Is Emotional Intelligence Real?

Someone said to me a couple of weeks ago, “there is no such thing as emotional intelligence, it’s all been debunked”. More likely than not, that statement came entirely as the result of ignorance as to what exactly emotional intelligence is. Over the last couple of weeks, I have asked a few people in casual conversations if they could define emotional intelligence, and while some could, most people could not.

I am one of those people who is always jumping out of their seat at every loud noise and even when someone comes up behind me and taps me on the shoulder. This is my fear response. Fear is an emotion. Once, unbelievably, when I was a teenager my best friend tapped me on the shoulder while I was walking down a hallway in deep thought about an upcoming exam. I was so overwhelmingly startled that I turned around and hit her right in the nose, knocking her right onto the floor. It was entirely a fear response, I never thought about what I was doing for even a fraction of a second. Afterward I couldn’t believe what I had done, or more importantly, why I did it.

Part of the science behind emotional intelligence looks at how our brain processes emotion. One of those many processes is how our amygdala will take over when we are suddenly frightened and control the fight or flight response and we do something seemingly irrational. Therefore, it would be rather unwise to jump out of a dark closet and say “boo” to someone holding a loaded gun. In that fraction of a second of total fear of the “boo”, the amygdala will register a fear response (before the brain has a chance to process that it was a friendly face and non-threatening situation) the disastrous result may just be the gun going off at the prankster.

Understanding this science, now I understand why I hit my best friend all those years ago, I have developed a self-awareness of my own responses to fear. Self awareness is the cornerstone to emotional intelligence.

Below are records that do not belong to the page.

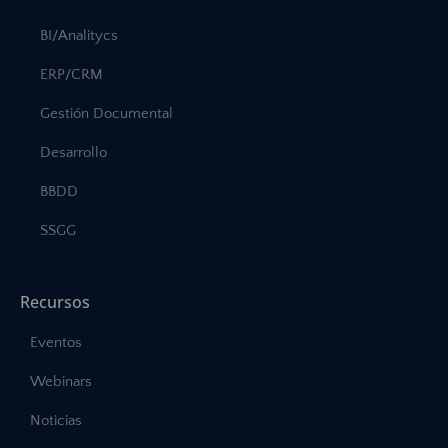
BI/Analitycs
ERP/CRM
Gestión Documental
Desarrollo
BBDD
SSGG
Recursos
Eventos
Webinars
Noticias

According to Daniel Goleman in is book Emotional Intelligence, Why It Can Matter More than IQ, emotional intelligence can be defined as:

  1. Knowing Ones Emotions.
  2. Managing Emotions.
  3. Motivating Oneself.
  4. Recognizing Emotions in Others.
  5. Handling Relationships.

Emotional intelligence is a very large field and there are some fabulous books on the subject. If you believe it was just another fad, one of the “buzz words” that up and coming yuppies dropped in conversations to show their trendiness, I would argue that is not at all the case. Emotional Intelligence is indeed real and research is showing that it is necessary for today’s leaders to excel.